Establish Centres of Excellence for AI Development
AI and analytics heads often promote the technology’s value to other managers. Decision-makers should support AI projects with funding and time, and use AI in their work. Educating them on AI’s function, appropriateness, and commitment is important. While not all employees need AI training, some do, and more is better. Successful companies need talent and training in AI, data engineering, and data science.
When Piyush Gupta became CEO of DBS Bank in 2009, it had poor customer service ratings. Gupta invested $300 million yearly in AI experimentation and allowed business units to hire data scientists. The HR head created a group to pilot AI applications, including JIM, which predicts personnel attrition and helps recruit qualified employees. DBS now has twice as many engineers as bankers, working on emerging technologies and AI projects. The bank’s culture improved, earning it recognition as the world’s best bank and high credit ratings. Gupta was named the 89th best-performing CEO in the world in 2019.
Ensure Continuous Investment in AI
Aggressively adopting AI is a major decision that can cost large enterprises billions of dollars. Successful AI adopters see it as the cost of committing to ambitious enterprise-level adoption. After seeing early benefits, companies find it easier to spend on AI-oriented data, technologies, and people. CCC Intelligent Solutions, for example, spends over $100 million yearly on AI and data. Founded in 1980 as Certified Collateral Corporation, it provided car valuation information to insurers. CCC evolved to collect and manage data, establish relationships in the automobile insurance industry, and make decisions with data, analytics, and AI. Led by Githesh Ramamurthy for 23 years, CCC has grown to approach $700 million in annual revenues.
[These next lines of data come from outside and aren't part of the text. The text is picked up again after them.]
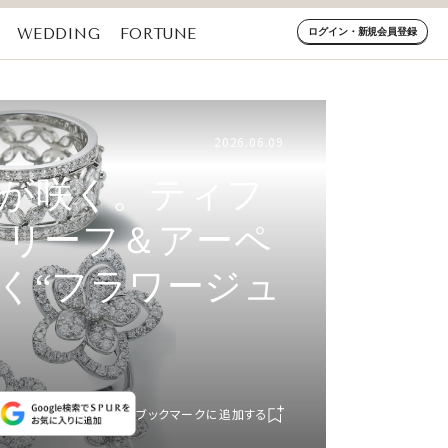
WEDDING
FORTUNE
ログイン・新規会員登録
2026.06.09
が咲く。ティフ
クリーフ＆アーペ
く“フラワージュ
ブックマークに追加する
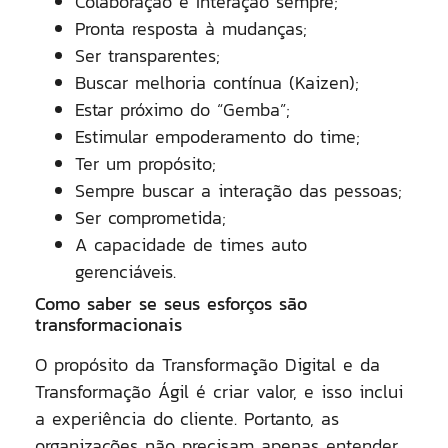
Colaboração e Interação sempre;
Pronta resposta à mudanças;
Ser transparentes;
Buscar melhoria contínua (Kaizen);
Estar próximo do “Gemba”;
Estimular empoderamento do time;
Ter um propósito;
Sempre buscar a interação das pessoas;
Ser comprometida;
A capacidade de times auto
gerenciáveis.
Como saber se seus esforços são
transformacionais
O propósito da Transformação Digital e da
Transformação Ágil é criar valor, e isso inclui
a experiência do cliente. Portanto, as
organizações não precisam apenas entender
CCC’s machine-learning models use historical claims, images, and data on automobile parts, repair shops, collision injuries, and regulations. It also has telematics and sensor data from over 50 billion miles. CCC provides data and decisions to an ecosystem of insurers, repair facilities, parts suppliers, and automobile manufacturers. Its goal is to link these organizations to process claims quickly. Transactions take place in the cloud, where CCC’s systems have been based since 2003. They connect 30,000 companies and 500,000 users and process $100 billion in transactions annually. Reaching this point has been expensive and time-consuming.
Explore Diverse Data Sources Continuously
Large companies typically have no problem gathering data, but AI strategies depend on the data available. More accurate, structured data that can be immediately applied to AI models is ideal. Integrating client data was challenging for Deloitte. Capital One had strong data but needed a flexible IT architecture to store and use it. CCC accumulated data from its first business model and was prepared for a shift to AI. Its transition to an AI-oriented business was solidified when it learned to use a large amount of new data.